Task:
In the entries below, which lines run from the one containing "Fuss Gehen vorbehalten." to the one containing "zusammen mit dem"? Copy exactly those lines, ends included, and no others.

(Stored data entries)
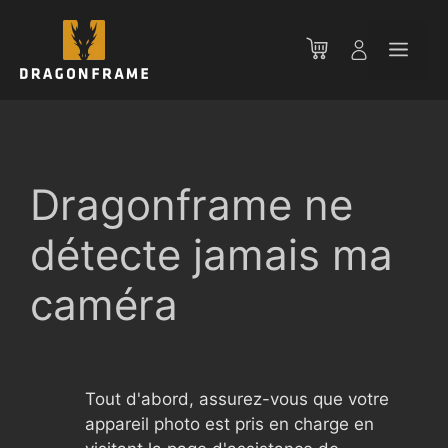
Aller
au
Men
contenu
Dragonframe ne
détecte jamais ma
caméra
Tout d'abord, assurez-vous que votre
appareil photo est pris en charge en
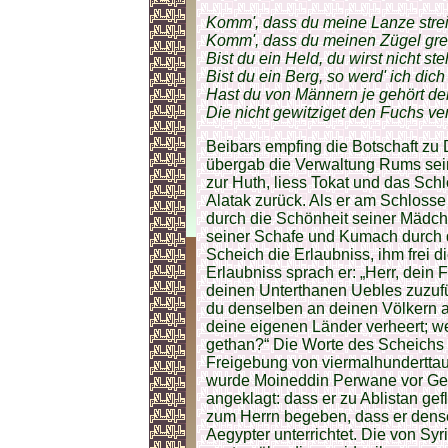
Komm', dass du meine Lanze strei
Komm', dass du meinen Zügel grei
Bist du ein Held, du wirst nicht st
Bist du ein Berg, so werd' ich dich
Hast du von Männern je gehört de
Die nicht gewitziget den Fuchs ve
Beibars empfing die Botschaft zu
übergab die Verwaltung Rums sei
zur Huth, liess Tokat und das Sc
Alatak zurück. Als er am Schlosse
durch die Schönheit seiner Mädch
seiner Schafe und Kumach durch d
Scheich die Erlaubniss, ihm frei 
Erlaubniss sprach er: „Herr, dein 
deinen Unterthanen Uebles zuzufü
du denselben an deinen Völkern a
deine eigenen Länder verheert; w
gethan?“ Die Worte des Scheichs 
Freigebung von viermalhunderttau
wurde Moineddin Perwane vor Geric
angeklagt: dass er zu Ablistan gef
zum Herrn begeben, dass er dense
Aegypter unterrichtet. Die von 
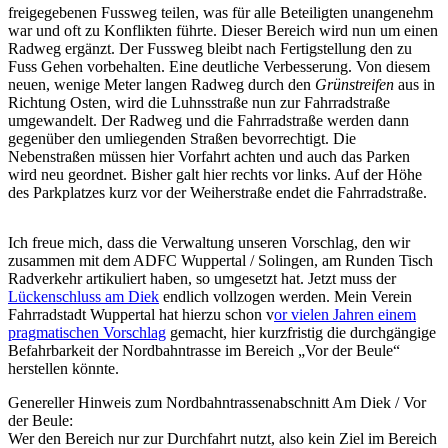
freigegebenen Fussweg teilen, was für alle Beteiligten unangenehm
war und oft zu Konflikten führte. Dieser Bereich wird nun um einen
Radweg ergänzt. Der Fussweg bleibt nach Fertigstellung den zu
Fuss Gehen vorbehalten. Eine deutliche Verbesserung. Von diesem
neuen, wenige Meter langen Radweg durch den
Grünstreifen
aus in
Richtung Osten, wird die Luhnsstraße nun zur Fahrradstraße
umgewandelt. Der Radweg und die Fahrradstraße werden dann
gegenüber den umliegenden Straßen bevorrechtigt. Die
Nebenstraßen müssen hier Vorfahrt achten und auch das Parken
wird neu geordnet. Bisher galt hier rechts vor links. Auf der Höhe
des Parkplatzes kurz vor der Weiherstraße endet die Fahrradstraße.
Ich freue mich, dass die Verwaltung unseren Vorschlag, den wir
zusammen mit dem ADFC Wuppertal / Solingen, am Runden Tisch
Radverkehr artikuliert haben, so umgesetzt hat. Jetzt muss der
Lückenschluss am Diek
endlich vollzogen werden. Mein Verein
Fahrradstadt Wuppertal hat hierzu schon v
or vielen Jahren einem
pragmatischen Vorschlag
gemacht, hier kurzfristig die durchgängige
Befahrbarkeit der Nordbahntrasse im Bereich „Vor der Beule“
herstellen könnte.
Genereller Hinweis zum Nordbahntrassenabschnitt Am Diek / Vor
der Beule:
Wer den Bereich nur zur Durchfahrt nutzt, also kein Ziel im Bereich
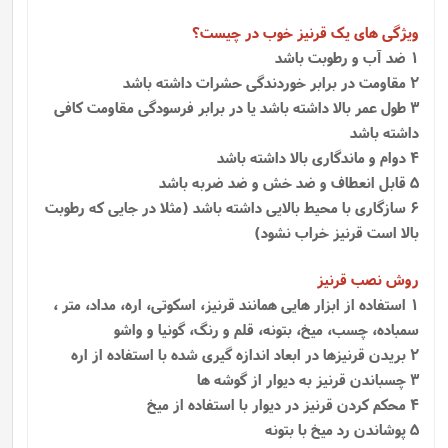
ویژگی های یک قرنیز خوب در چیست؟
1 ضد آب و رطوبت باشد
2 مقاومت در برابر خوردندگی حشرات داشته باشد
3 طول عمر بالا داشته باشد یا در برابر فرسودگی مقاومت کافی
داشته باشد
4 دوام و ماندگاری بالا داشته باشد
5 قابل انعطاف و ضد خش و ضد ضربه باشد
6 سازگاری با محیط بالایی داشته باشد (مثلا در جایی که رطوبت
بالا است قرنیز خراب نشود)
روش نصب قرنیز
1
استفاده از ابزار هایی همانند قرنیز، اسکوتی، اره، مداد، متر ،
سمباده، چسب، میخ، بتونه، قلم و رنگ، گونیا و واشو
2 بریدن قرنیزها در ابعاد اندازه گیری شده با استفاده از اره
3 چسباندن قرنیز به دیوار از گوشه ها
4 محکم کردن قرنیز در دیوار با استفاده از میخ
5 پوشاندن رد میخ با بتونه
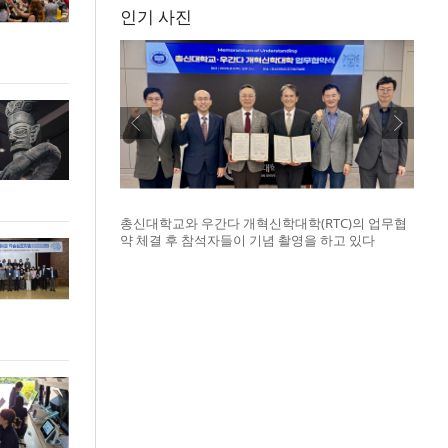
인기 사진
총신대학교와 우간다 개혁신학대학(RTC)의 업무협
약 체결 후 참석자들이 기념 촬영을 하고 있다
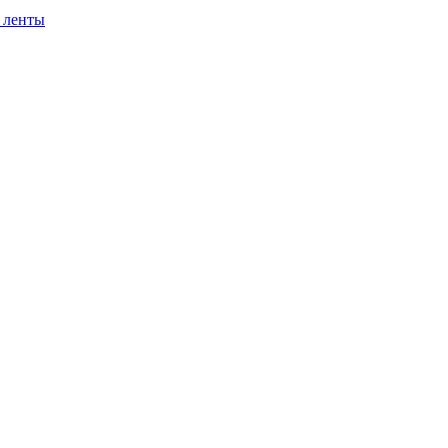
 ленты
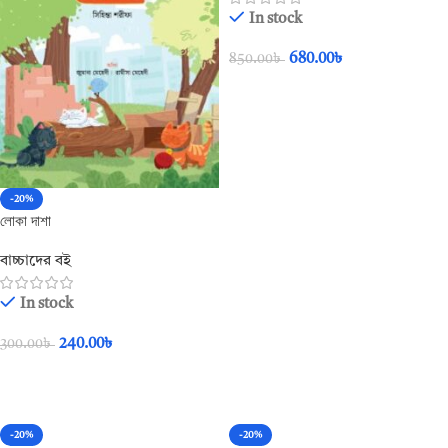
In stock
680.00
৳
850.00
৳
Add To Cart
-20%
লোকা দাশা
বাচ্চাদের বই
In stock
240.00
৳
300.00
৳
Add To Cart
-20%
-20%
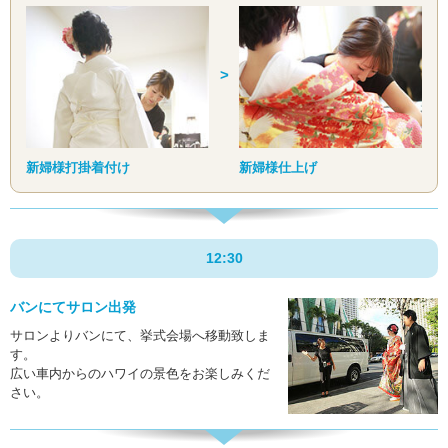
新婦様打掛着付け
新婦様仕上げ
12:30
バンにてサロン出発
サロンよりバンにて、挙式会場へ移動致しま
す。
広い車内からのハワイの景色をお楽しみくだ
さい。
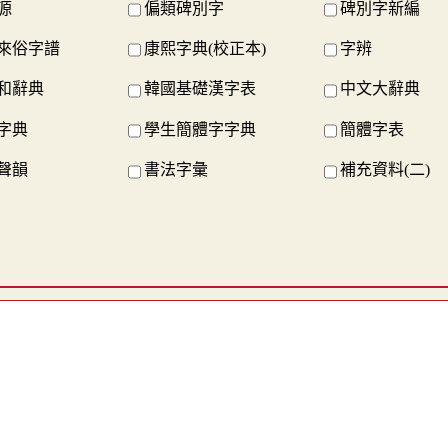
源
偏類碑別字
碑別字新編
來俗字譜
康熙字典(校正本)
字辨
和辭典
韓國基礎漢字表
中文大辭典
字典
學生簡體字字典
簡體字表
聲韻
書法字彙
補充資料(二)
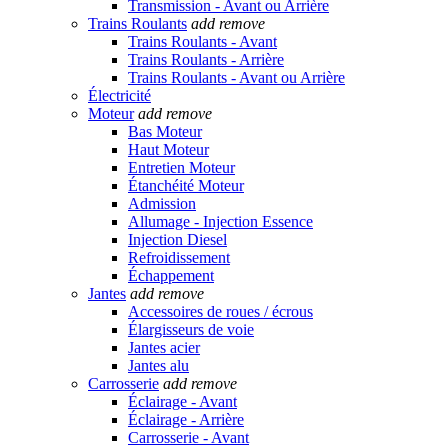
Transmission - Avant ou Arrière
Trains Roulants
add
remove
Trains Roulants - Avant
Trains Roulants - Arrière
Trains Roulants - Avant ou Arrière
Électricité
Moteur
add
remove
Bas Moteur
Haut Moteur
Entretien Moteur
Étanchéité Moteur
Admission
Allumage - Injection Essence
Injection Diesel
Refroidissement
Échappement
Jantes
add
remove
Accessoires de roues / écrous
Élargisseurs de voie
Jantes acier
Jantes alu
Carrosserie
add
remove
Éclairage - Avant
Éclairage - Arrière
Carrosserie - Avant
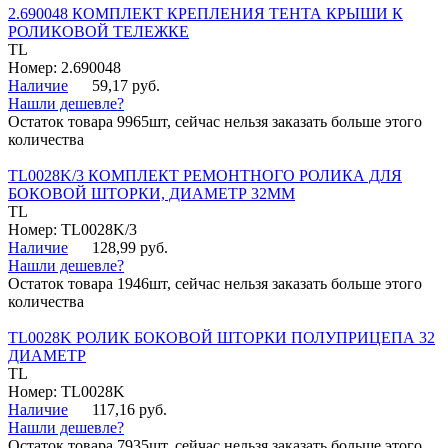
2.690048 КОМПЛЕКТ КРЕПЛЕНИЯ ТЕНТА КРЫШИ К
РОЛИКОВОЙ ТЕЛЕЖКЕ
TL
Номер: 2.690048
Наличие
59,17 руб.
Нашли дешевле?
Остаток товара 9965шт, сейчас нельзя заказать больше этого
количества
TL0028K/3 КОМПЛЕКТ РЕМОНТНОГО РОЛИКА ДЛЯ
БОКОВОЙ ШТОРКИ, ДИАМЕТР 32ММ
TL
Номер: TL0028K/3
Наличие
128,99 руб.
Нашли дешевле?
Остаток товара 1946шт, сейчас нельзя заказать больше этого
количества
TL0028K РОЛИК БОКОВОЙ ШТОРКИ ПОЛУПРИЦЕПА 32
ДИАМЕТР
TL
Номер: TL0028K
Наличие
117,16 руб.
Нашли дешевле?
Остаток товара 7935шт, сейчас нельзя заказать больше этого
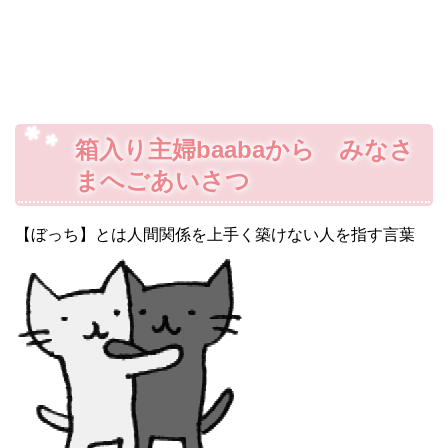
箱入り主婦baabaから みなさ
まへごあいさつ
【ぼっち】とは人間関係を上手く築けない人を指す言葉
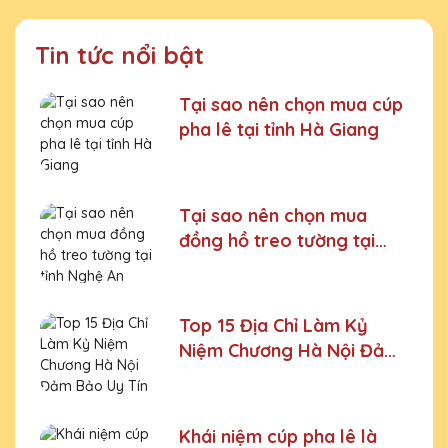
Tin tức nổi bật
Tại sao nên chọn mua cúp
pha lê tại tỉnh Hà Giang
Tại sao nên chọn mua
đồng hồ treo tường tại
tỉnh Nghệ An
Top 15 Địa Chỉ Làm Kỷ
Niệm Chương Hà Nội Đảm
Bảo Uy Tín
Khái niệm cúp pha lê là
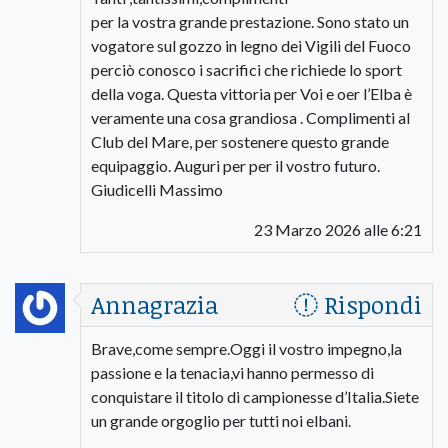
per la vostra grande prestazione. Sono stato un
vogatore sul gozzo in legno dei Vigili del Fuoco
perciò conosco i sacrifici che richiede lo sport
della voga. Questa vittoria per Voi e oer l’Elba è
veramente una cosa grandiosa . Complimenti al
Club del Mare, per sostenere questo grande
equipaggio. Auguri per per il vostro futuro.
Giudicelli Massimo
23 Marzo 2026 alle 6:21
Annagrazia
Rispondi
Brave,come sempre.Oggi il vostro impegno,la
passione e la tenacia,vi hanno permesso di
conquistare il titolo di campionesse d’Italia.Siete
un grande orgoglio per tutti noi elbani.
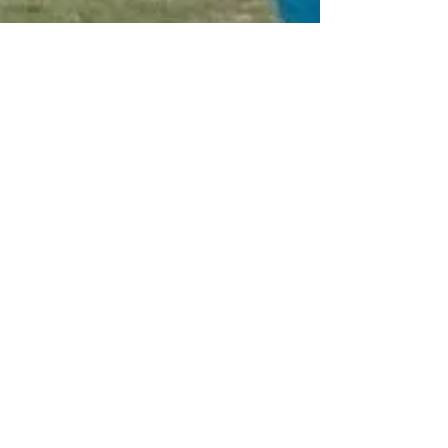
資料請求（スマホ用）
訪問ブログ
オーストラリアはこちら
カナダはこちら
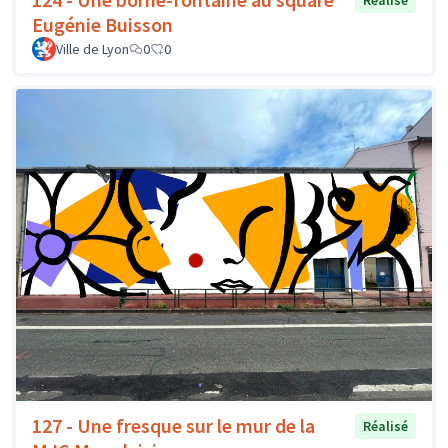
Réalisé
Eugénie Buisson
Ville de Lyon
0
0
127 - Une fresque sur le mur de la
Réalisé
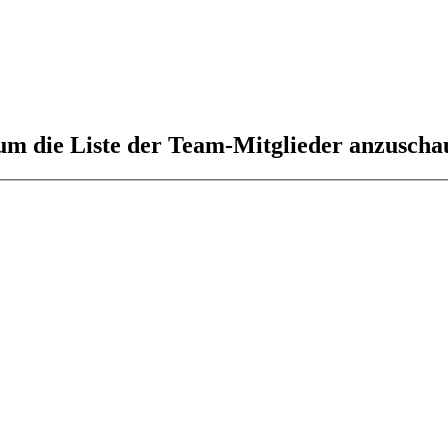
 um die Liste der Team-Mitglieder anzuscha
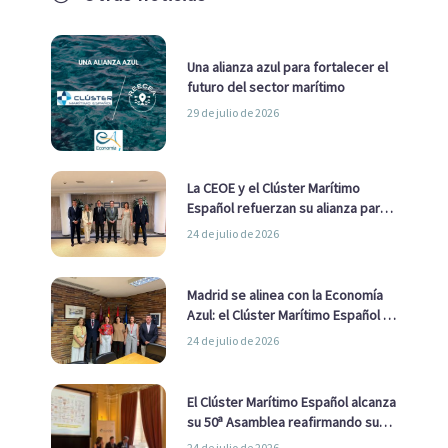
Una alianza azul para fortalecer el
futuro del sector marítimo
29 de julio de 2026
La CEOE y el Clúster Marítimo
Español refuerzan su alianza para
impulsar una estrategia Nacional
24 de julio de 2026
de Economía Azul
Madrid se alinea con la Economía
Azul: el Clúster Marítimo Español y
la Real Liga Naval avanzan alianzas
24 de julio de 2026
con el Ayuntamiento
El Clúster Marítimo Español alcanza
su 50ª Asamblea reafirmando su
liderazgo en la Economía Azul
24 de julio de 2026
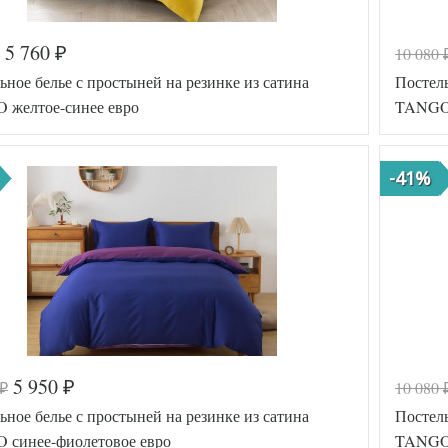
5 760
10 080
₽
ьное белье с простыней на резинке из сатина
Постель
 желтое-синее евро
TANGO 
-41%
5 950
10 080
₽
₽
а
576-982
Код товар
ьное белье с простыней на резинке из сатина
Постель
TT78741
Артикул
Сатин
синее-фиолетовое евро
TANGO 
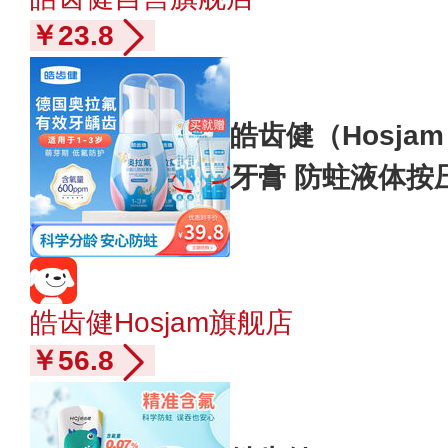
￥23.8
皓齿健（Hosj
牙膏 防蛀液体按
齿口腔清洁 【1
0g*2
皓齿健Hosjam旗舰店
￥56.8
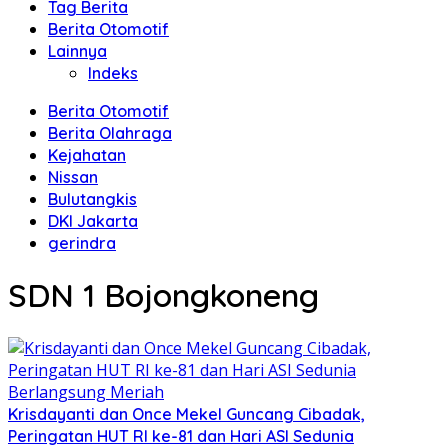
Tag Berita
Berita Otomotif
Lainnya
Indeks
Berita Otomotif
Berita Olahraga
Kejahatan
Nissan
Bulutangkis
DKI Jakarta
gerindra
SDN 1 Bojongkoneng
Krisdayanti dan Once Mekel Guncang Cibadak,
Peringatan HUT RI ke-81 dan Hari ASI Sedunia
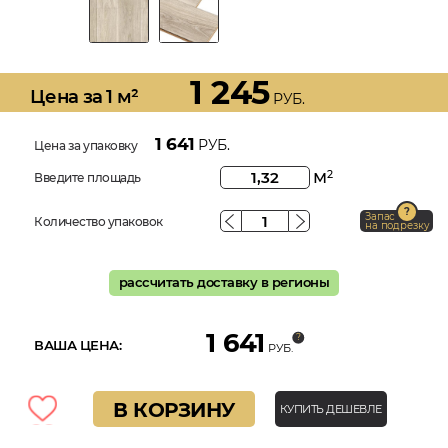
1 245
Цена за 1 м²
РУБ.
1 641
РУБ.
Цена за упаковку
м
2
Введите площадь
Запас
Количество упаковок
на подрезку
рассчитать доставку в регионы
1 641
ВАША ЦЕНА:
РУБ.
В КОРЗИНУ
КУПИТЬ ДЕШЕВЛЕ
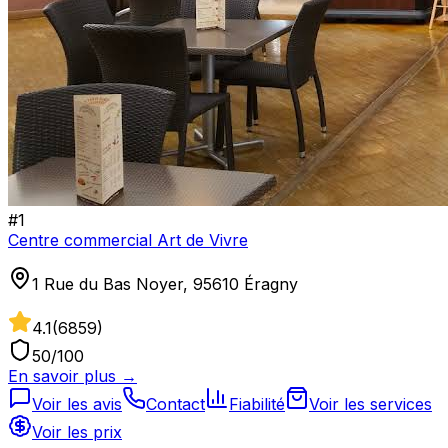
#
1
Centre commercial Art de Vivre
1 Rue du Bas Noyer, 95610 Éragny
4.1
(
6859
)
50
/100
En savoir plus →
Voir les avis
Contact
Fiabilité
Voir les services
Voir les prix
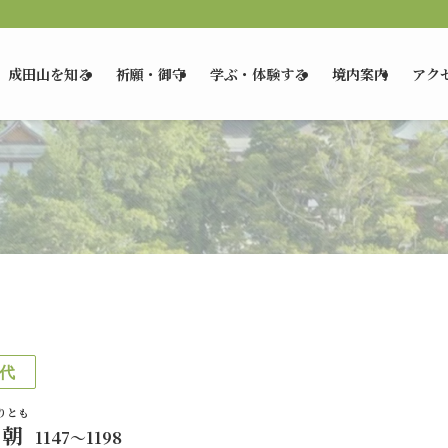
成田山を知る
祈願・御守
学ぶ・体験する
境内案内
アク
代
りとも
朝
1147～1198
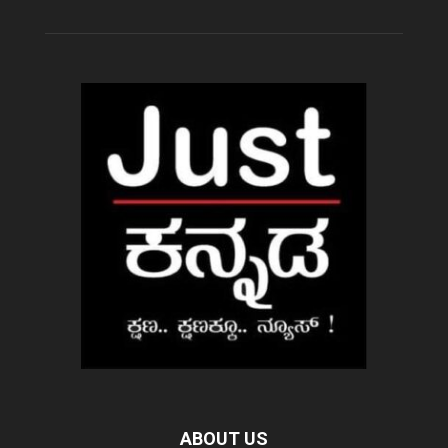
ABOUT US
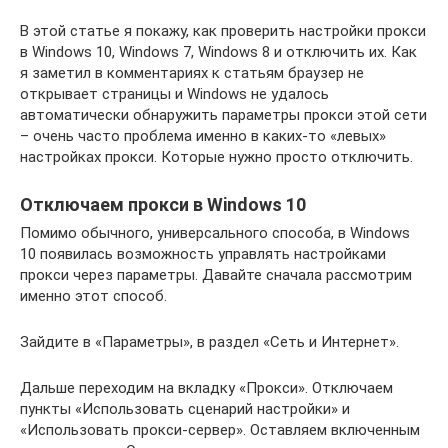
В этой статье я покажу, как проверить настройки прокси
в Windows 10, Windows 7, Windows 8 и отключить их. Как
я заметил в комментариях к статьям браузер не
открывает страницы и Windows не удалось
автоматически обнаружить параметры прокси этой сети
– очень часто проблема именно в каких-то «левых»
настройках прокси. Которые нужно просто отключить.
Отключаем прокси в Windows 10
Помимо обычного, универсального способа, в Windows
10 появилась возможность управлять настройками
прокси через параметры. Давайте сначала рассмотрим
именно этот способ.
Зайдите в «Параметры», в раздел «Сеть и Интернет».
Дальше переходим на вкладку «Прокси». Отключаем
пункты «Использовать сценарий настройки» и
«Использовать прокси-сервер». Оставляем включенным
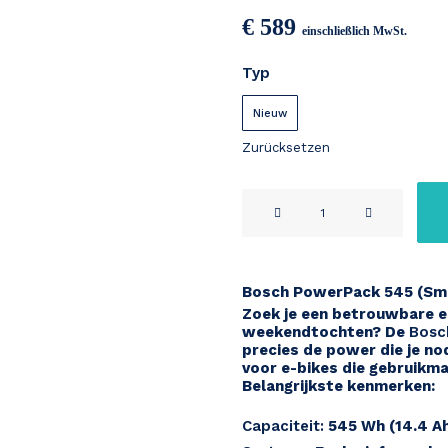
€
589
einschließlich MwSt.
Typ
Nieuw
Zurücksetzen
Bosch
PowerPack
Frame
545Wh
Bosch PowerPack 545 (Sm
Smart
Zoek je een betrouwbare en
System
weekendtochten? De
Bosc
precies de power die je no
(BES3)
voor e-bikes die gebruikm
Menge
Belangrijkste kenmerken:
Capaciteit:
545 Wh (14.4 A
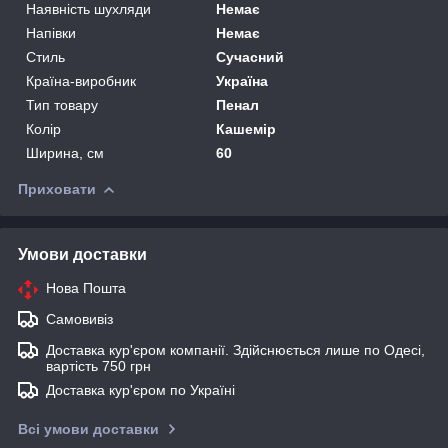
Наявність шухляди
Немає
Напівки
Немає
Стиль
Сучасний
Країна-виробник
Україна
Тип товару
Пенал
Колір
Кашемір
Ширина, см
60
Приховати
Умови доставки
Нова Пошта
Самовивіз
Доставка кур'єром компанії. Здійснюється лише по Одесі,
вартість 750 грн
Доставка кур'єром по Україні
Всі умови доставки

Exercise output:
Fuss Gehen vorbehalten. Eine deutliche Verbesserung. Von diesem
neuen, wenige Meter langen Radweg durch den
Grünstreifen
aus in
Richtung Osten, wird die Luhnsstraße nun zur Fahrradstraße
umgewandelt. Der Radweg und die Fahrradstraße werden dann
gegenüber den umliegenden Straßen bevorrechtigt. Die
Nebenstraßen müssen hier Vorfahrt achten und auch das Parken
wird neu geordnet. Bisher galt hier rechts vor links. Auf der Höhe
des Parkplatzes kurz vor der Weiherstraße endet die Fahrradstraße.
Ich freue mich, dass die Verwaltung unseren Vorschlag, den wir
zusammen mit dem ADFC Wuppertal / Solingen, am Runden Tisch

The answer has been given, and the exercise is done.